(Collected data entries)
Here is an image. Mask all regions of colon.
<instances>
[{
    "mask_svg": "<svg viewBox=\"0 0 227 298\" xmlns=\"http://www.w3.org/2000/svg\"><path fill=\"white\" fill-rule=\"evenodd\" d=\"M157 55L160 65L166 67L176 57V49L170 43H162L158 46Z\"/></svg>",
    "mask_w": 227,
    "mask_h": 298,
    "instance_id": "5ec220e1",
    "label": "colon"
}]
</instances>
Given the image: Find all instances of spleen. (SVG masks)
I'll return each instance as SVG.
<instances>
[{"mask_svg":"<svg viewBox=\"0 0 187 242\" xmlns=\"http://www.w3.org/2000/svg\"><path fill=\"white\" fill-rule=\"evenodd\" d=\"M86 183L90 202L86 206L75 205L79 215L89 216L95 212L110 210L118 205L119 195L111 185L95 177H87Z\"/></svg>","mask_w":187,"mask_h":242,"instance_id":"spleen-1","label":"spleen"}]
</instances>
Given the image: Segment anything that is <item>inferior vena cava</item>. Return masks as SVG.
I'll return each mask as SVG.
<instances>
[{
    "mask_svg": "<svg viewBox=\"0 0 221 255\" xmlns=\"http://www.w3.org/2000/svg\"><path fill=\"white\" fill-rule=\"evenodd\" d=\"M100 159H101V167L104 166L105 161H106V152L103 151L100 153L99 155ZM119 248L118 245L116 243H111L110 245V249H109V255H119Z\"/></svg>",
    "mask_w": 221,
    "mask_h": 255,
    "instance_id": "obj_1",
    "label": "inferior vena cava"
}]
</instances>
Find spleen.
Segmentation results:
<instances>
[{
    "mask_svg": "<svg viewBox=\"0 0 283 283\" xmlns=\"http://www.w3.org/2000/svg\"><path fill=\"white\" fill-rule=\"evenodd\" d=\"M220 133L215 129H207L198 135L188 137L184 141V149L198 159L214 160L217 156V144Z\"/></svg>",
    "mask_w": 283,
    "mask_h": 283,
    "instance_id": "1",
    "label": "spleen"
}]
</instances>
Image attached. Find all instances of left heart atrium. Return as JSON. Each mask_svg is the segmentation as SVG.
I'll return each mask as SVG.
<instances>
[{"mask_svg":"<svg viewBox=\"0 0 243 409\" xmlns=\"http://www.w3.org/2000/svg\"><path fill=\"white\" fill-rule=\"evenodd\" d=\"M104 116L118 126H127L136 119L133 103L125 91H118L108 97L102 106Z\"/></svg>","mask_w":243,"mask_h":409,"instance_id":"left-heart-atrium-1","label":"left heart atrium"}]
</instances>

§ **DESCRIPTION OF THE TASK**:
Retype all of the records above, keeping them identical.

§ **EXERCISE OUTPUT**:
Here is an image. Mask all regions of colon.
<instances>
[{
    "mask_svg": "<svg viewBox=\"0 0 227 298\" xmlns=\"http://www.w3.org/2000/svg\"><path fill=\"white\" fill-rule=\"evenodd\" d=\"M157 55L160 65L166 67L176 57V49L170 43H162L158 46Z\"/></svg>",
    "mask_w": 227,
    "mask_h": 298,
    "instance_id": "5ec220e1",
    "label": "colon"
}]
</instances>
Given the image: Find all instances of spleen. (SVG masks)
I'll return each instance as SVG.
<instances>
[{"mask_svg":"<svg viewBox=\"0 0 187 242\" xmlns=\"http://www.w3.org/2000/svg\"><path fill=\"white\" fill-rule=\"evenodd\" d=\"M86 183L90 202L86 206L75 205L79 215L89 216L95 212L110 210L118 205L119 195L111 185L95 177H87Z\"/></svg>","mask_w":187,"mask_h":242,"instance_id":"spleen-1","label":"spleen"}]
</instances>
Given the image: Segment anything that is <item>inferior vena cava</item>. Return masks as SVG.
I'll return each mask as SVG.
<instances>
[{
    "mask_svg": "<svg viewBox=\"0 0 221 255\" xmlns=\"http://www.w3.org/2000/svg\"><path fill=\"white\" fill-rule=\"evenodd\" d=\"M100 159H101V167L104 166L105 161H106V152L103 151L100 153L99 155ZM119 248L118 245L116 243H111L110 245V249H109V255H119Z\"/></svg>",
    "mask_w": 221,
    "mask_h": 255,
    "instance_id": "obj_1",
    "label": "inferior vena cava"
}]
</instances>
Find spleen.
Segmentation results:
<instances>
[{
    "mask_svg": "<svg viewBox=\"0 0 283 283\" xmlns=\"http://www.w3.org/2000/svg\"><path fill=\"white\" fill-rule=\"evenodd\" d=\"M220 133L215 129H207L198 135L188 137L184 141V149L198 159L214 160L217 156V144Z\"/></svg>",
    "mask_w": 283,
    "mask_h": 283,
    "instance_id": "1",
    "label": "spleen"
}]
</instances>
Image attached. Find all instances of left heart atrium. Return as JSON. Each mask_svg is the segmentation as SVG.
I'll return each mask as SVG.
<instances>
[{"mask_svg":"<svg viewBox=\"0 0 243 409\" xmlns=\"http://www.w3.org/2000/svg\"><path fill=\"white\" fill-rule=\"evenodd\" d=\"M104 116L118 126H127L136 119L133 103L125 91H118L108 97L102 106Z\"/></svg>","mask_w":243,"mask_h":409,"instance_id":"left-heart-atrium-1","label":"left heart atrium"}]
</instances>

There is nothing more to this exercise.